With more biologic medicines becoming available to treat a broad range of health conditions, it’s important to understand how these complex, “large-molecule” medicines differ from small-molecule medicines people may be more familiar with.
Biologics & Biosimilars
Biologics are medicines made from living cells through highly complex manufacturing processes. They must be handled and administered under carefully monitored conditions. Biologics are used to prevent, treat, diagnose, or cure a variety of serious and chronic illnesses including cancer, chronic kidney disease, autoimmune disorders, and infectious diseases. A biosimilar is exactly what its name implies — it is a biologic that is “similar” to another biologic drug already approved by the FDA. Under U.S. law, a biosimilar is approved based on a showing that it is “highly similar” to an FDA-approved biological product, known as a reference product. It may not have any clinically meaningful differences in terms of safety and effectiveness from the reference product.
In 2010, Congress approved the Biologics Price Competition and Innovation Act (BPCIA), creating an abbreviated approval pathway for biosimilars, while maintaining incentives for continued medical advances. The legislative intent was to balance the desire for increased competition among biologics from biosimilar products with the need for incentives to support future medical innovation. Congress achieved this balance by providing biopharmaceutical innovators with 12 years of data protection for biologic medicines.
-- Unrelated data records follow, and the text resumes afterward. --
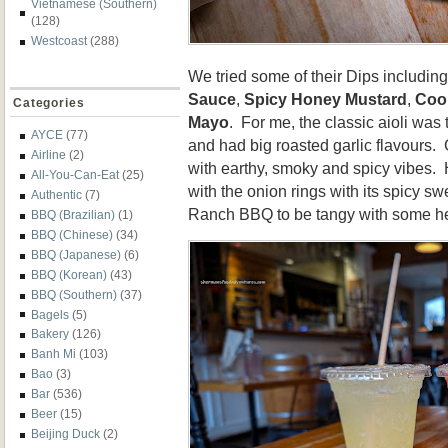
Vietnamese (Southern)
(128)
Westcoast
(288)
We tried some of their Dips includin
Sauce
,
Spicy Honey Mustard
,
Coo
Categories
Mayo
. For me, the classic aioli was
AYCE
(77)
and had big roasted garlic flavours.
Airline
(2)
with earthy, smoky and spicy vibes.
All-You-Can-Eat
(25)
with the onion rings with its spicy s
Authentic
(7)
Ranch BBQ to be tangy with some h
BBQ (Brazilian)
(1)
BBQ (Chinese)
(34)
BBQ (Japanese)
(6)
BBQ (Korean)
(43)
BBQ (Southern)
(37)
Bagels
(5)
Bakery
(126)
Banh Mi
(103)
Bao
(3)
Bar
(536)
Beer
(15)
Beijing Duck
(2)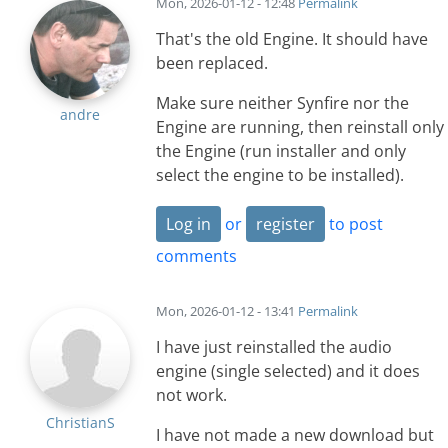
Mon, 2026-01-12 - 12:48
Permalink
That's the old Engine. It should have
been replaced.
Make sure neither Synfire nor the
andre
Engine are running, then reinstall only
the Engine (run installer and only
select the engine to be installed).
Log in
or
register
to post
comments
Mon, 2026-01-12 - 13:41
Permalink
I have just reinstalled the audio
engine (single selected) and it does
not work.
ChristianS
I have not made a new download but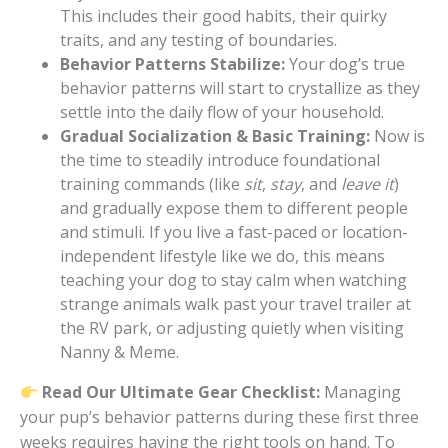
This includes their good habits, their quirky
traits, and any testing of boundaries.
Behavior Patterns Stabilize:
Your dog’s true
behavior patterns will start to crystallize as they
settle into the daily flow of your household.
Gradual Socialization & Basic Training:
Now is
the time to steadily introduce foundational
training commands (like
sit
,
stay
, and
leave it
)
and gradually expose them to different people
and stimuli. If you live a fast-paced or location-
independent lifestyle like we do, this means
teaching your dog to stay calm when watching
strange animals walk past your travel trailer at
the RV park, or adjusting quietly when visiting
Nanny & Meme.
Read Our Ultimate Gear Checklist:
Managing
your pup’s behavior patterns during these first three
weeks requires having the right tools on hand. To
To date, the FDA has issued several draft and final guidance documents to assist biosimilar sponsors in generating data to support biosimilar applications. FDA guidance and regulations provide insight into the agency’s current thinking regarding how it will evaluate biosimilar biological products. The FDA approved in March 2015, the first biosimilar product for marketing in the United States.
Data protection, sometimes referred to as data exclusivity, prohibits third parties, e.g,. other manufacturers, for a set period of time from using or relying upon the extensive data generated through clinical trials and other research to obtain FDA approval for their product. Providing innovators with data protection recognizes the substantial time, costs, and scientific and regulatory uncertainty related to the R&D process for medicines and the substantial investment required to develop the data needed for FDA approval. Data protection allows a biologic to be on the market for a set period before a biosimilar application can be approved based on the innovator’s data and protects against the uncertainties caused by patent challenges early in a product’s life.
Access to Biosimilars
For Medicare and other health insurance programs to ensure that reimbursement claims are processed in an orderly and consistent manner, standardized coding systems are essential. CMS developed the Healthcare Common Procedure Coding System (HCPCS) to facilitate timely and accurate processing of reimbursement claims. The Affordable Care Act created a novel and carefully balanced formula for reimbursing biosimilars compared to innovator biologics in Medicare Part B. To facilitate effective pharmacogilivance, support appropriate patient care, and facilitate reimbursement, CMS should provide for a separate HCPCS billing codes and reimbursement for each biosimilar biologic product.